If 2012 is anything to go by, it seems young Aussie women who’ve pledged to eat better and lose weight as a part of their 2013 New Year’s resolution may need a helping hand to reach to their goals.

The ‘Young Women’s Nutrition Study’, commissioned by the Dietitians Association of Australia, revealed that although around two in three tried to lose weight in the past year, 80 per cent did not achieve what they had hoped and would still like to lose more.

The study also found that this year 68 per cent of 18-24 year-old Aussie women have resolved to eat healthier and 42 per cent are hoping to lose weight.

So now that the first month of the year has come to a close, why not try a new approach to make those newly-found health commitments year-long habits, and consult the digital realm?

Virtual pinboard Pinterest exploded in popularity during 2012, and could be a solution for those who find themselves visually inspired.

According to website Social Media News, about 650,000 Australians were using Pinterest by the end of 2012, making it the 10th most popular social media site. This is a significant increase from the end of 2011 when there were fewer than 48,000 users.

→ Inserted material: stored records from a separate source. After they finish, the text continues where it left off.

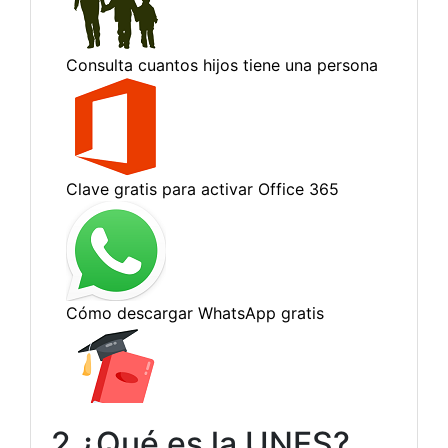
2 ¿Qué es la UNES?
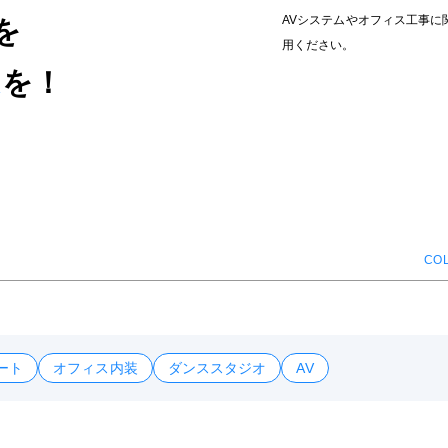
AVシステムやオフィス工事
を
用ください。
ム
を！
CO
ート
オフィス内装
ダンススタジオ
AV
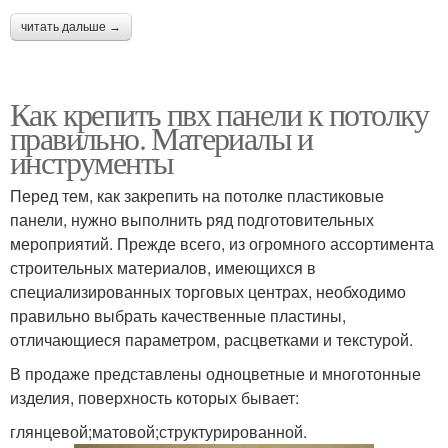
читать дальше →
Как крепить пвх панели к потолку
правильно. Материалы и
инструменты
Перед тем, как закрепить на потолке пластиковые
панели, нужно выполнить ряд подготовительных
мероприятий. Прежде всего, из огромного ассортимента
строительных материалов, имеющихся в
специализированных торговых центрах, необходимо
правильно выбрать качественные пластины,
отличающиеся параметром, расцветками и текстурой.
В продаже представлены одноцветные и многотонные
изделия, поверхность которых бывает:
глянцевой;матовой;структурированной.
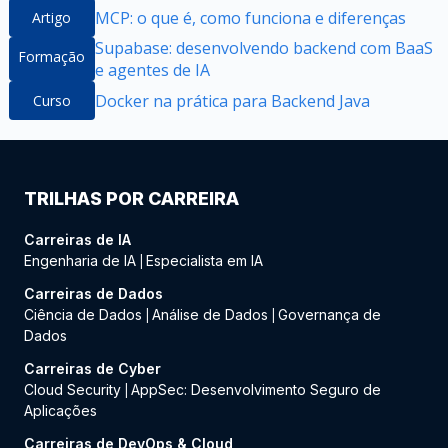
MCP: o que é, como funciona e diferenças
Artigo
Supabase: desenvolvendo backend com BaaS
Formação
e agentes de IA
Docker na prática para Backend Java
Curso
TRILHAS POR CARREIRA
Carreiras de IA
Engenharia de IA
Especialista em IA
|
Carreiras de Dados
Ciência de Dados
Análise de Dados
Governança de
|
|
Dados
Carreiras de Cyber
Cloud Security
AppSec: Desenvolvimento Seguro de
|
Aplicações
Carreiras de DevOps & Cloud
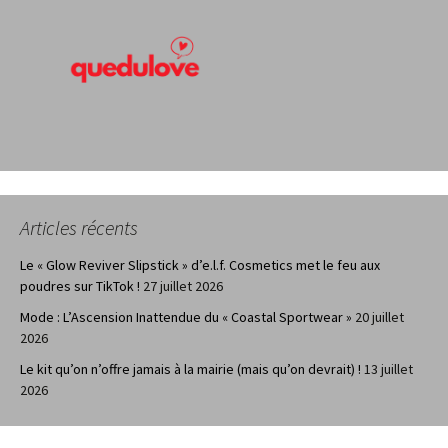
Articles récents
Le « Glow Reviver Slipstick » d’e.l.f. Cosmetics met le feu aux
poudres sur TikTok !
27 juillet 2026
Mode : L’Ascension Inattendue du « Coastal Sportwear »
20 juillet
2026
Le kit qu’on n’offre jamais à la mairie (mais qu’on devrait) !
13 juillet
2026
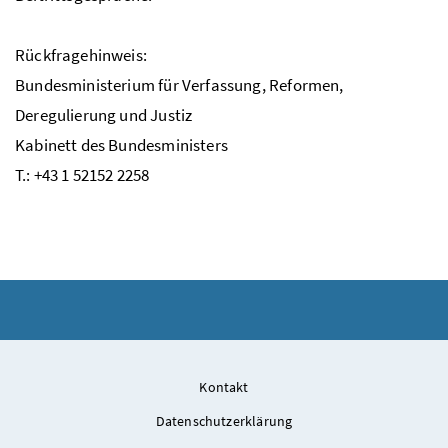
Rückfragehinweis:
Bundesministerium für Verfassung, Reformen,
Deregulierung und Justiz
Kabinett des Bundesministers
T.: +43 1 52152 2258
Kontakt
Datenschutzerklärung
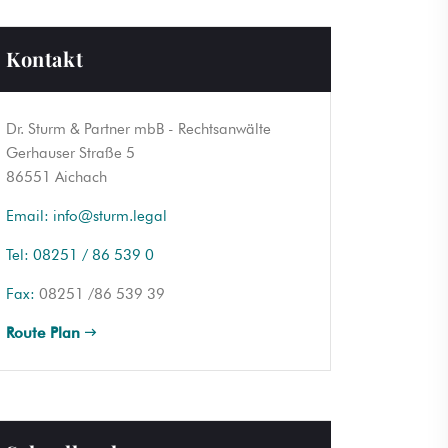
Kontakt
Dr. Sturm & Partner mbB - Rechtsanwälte
Gerhauser Straße 5
86551 Aichach
Email:
info@sturm.legal
Tel:
08251 / 86 539 0
Fax:
08251 /86 539 39
Route Plan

Whether you’re after healthy recipes, exercise tips, weight-loss stories, motivational mantras – or all of the above – to help you stick to your 2013 resolution, you’re sure to find it on Pinterest.

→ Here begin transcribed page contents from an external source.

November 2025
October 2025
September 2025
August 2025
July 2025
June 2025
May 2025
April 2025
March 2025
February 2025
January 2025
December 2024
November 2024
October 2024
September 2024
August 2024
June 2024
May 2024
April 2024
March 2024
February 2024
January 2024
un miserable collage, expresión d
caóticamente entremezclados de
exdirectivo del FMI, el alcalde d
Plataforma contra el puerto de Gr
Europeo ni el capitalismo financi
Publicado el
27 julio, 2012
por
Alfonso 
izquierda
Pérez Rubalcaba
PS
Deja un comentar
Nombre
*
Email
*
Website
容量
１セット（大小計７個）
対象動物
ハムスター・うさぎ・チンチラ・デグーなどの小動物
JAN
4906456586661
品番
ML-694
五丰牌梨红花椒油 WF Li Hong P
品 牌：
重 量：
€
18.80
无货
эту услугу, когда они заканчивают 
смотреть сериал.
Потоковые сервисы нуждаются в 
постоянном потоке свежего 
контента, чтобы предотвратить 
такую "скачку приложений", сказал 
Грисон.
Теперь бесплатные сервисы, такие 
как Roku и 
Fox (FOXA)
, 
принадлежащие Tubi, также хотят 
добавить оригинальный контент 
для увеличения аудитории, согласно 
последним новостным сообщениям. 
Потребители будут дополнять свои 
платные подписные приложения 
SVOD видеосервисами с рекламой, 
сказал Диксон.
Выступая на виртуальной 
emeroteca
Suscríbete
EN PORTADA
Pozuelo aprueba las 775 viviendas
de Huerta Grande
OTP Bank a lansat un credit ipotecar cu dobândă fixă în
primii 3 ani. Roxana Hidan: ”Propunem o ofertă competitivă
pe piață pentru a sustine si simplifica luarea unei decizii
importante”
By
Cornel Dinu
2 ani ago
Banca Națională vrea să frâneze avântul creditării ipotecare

But be warned: the most popular pin of all time is a recipe for cheesy garlic bread, with almost 97,000 pins at last count. If you’re worried such temptations may derail your 2013 health strategy, or are new to Pinterest, refine your search by heading straight to the ‘health and fitness’ category.

Alternatively, below are a few of Cube’s top health and fitness pin-boards to get you started. Happy health-pinning!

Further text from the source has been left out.